=== Source records ===

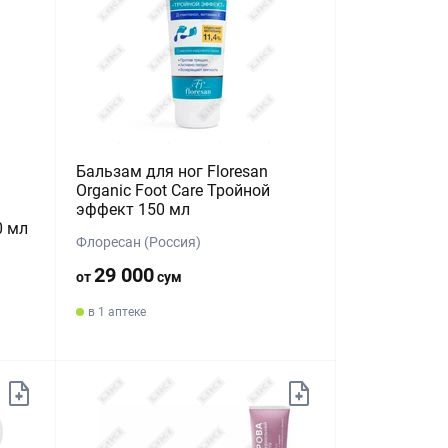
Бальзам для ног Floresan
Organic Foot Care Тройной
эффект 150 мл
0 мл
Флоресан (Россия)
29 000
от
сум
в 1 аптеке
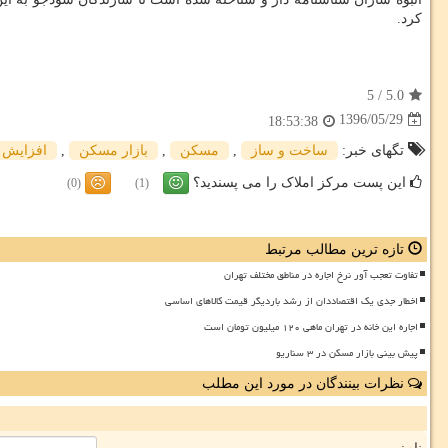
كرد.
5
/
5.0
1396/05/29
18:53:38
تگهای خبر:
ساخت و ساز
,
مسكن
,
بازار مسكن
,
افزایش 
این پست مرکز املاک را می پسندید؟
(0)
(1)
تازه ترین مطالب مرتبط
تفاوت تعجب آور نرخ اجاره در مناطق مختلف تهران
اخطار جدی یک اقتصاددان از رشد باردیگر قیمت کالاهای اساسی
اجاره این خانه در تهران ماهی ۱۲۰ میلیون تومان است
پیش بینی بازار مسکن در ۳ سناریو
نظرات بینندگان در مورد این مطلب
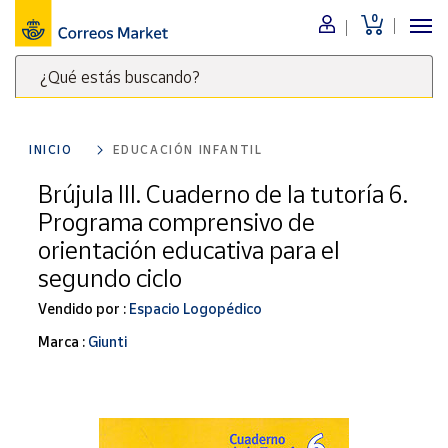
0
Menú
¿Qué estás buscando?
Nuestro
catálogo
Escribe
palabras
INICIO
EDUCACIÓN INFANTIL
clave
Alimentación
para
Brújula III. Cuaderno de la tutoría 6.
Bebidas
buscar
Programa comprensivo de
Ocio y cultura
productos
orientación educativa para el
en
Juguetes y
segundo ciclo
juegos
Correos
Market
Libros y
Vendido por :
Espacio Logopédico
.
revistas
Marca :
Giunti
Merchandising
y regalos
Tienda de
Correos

===
=== Source records ===

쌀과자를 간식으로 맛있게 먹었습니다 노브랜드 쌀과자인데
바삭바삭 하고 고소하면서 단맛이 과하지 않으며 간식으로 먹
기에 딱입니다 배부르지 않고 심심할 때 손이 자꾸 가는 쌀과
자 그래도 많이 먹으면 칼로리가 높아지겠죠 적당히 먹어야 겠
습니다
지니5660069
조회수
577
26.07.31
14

===
=== Source records ===

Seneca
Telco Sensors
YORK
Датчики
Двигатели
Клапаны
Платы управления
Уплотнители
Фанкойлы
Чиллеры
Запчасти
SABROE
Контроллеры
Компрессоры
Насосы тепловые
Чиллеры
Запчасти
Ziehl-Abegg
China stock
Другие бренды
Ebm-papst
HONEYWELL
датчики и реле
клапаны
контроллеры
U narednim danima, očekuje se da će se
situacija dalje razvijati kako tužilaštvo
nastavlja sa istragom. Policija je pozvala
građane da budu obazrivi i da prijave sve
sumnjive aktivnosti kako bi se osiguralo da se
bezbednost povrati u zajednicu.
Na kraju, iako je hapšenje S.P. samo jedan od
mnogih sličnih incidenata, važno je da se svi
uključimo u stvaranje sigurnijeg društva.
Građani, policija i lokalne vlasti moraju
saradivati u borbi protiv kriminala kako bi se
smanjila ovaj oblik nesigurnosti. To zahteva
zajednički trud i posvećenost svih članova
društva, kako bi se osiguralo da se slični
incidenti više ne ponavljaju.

===

§ **Description of the task**
Report every line in the listing that holds the word "بازار".

§ **Reply to the exercise**
بازار مسكن
پیش بینی بازار مسکن در ۳ سناریو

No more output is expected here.